The Lost Christmas
Merry Christmas! My name is Thomas! You know me as ‘the baby ornament.’ I’m that small, wooden figure with your birthday written carefully in blue pen under my feet. I remember your parents picking me out all those years ago. I was hanging on a tree in a tiny hobby shop, and your mother, carefully pushing a new stroller, spied me from across the store--hanging on a branch, eagerly waiting for them--and called over to your dad. He took me off the tree and after a few short words and an excited laugh from your mom I was scanned at the register, carefully put into a nice box and unwrapped again at home where your dad displayed me on that modest tree beside the fireplace while your mother, fully glowing, nursed you on the couch. I’ll never forget that day. Everything was perfect.
The next few years were our glory days kiddo. Every year, I’d be woken up from the quiet rest in my ornament box, stretching and yawning, and I’d hop into your candy cane sticky hands so you could hang me all over again on a pine branch where I would watch diligently over another year’s Christmas festivities. Every roaring waft of Christmas sugar cookies baking. Those vinyl scratches backing up Nat King Cole crooning ‘O Holy Night.’. Your carefree dancing around the tree. The cacophony of family sounds on Christmas Eve as you could barely focus enough to get dressed for the midnight mass, your mother asking you 13 times--I counted-- to get your shoes on. I couldn’t help but laugh that year I saw you slink out after your parents were in bed to sit, dazzled, under the lights of the tree. You whispered guesses, thumbing through the gifts under the tree, and I watched, my heart bursting with happiness at the awe in your eyes.
It was an extra cold year, I remember, when I was taken out of my wrapping and your mother called you over so you could put me on the tree for another year; but something was different. I was ecstatic to see you. You called back to her to put me up herself. I looked over and saw you engrossed in some sort of TV show. I kept a stiff upper lip and waited for you to dance around the tree again this year, or sneak out on tip toes after dark. I waited a long time.

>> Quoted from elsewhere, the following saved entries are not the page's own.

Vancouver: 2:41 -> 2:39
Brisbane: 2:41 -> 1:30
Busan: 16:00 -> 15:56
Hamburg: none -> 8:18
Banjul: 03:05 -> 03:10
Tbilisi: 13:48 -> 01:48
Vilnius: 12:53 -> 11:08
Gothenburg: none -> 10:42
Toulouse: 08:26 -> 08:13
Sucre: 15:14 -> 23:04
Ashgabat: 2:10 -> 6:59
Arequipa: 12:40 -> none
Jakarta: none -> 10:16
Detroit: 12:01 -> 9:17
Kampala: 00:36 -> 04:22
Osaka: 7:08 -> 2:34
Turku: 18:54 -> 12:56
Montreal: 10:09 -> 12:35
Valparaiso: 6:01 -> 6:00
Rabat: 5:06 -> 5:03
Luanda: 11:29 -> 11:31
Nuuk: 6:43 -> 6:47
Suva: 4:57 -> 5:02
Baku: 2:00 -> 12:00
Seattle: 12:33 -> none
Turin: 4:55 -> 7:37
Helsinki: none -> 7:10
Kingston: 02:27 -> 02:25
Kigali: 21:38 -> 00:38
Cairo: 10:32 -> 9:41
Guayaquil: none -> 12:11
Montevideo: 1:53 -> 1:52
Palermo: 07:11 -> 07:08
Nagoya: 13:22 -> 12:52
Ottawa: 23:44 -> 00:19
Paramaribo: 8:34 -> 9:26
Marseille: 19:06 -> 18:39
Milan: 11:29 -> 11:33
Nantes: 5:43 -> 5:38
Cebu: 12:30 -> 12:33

This went on for years. I would anxiously await your joy, desperate to watch the Christmas flame dance through your being. Every year it seems that that flame dimmed into a disinterested, preoccupied and even fabricated happiness. There was even a couple years that I had to check my watch to make sure you didn’t miss Christmas. No, it was here, I was just left in the box.
Then I came out for a few years. Your new house. It was huge! The place looked perfectly manicured. Everything in its place. You were dressed pretty sharply! You had a lot of people over those years. You smiled so big while they were here. As soon as they were gone, the Christmas lights on the tree would be turned off. The leftovers of a picture-perfect charcuterie board dumped into the trash. Christmas seemed only as deep as your to-do list.
I started to miss the real you.
So, this year as the season that makes the world a little more perfect rolls in, I just wanted to remind you of the times you seemed happiest. Those years that the northern lights kaliedoscoped through your bedroom window where you slept, carefree, not a to-do list in your sugar-plum filled head. Or the year you wrapped up your own favourite train toy so you had something to give your dad. I got pretty misty at that one.
Or that year you brought home your first crush. You spent all afternoon cleaning, arranging the gifts, lighting up the fireplace--intent on creating the perfect environment for that first mistletoe. Or my favourite, when you sat with your arm around your brother, teaching him the names of the reindeer so he could get his lines for the Christmas play just perfect.
I really wish you could see what I saw, that blazing sun in your eyes, a joy emanating from deep in your being. *sigh* Real. Not made. I know it’s still there. Don’t be shy about sharing that k?
With Christmas joy,
Thomas, your ‘Baby’s First Christmas’ Ornament.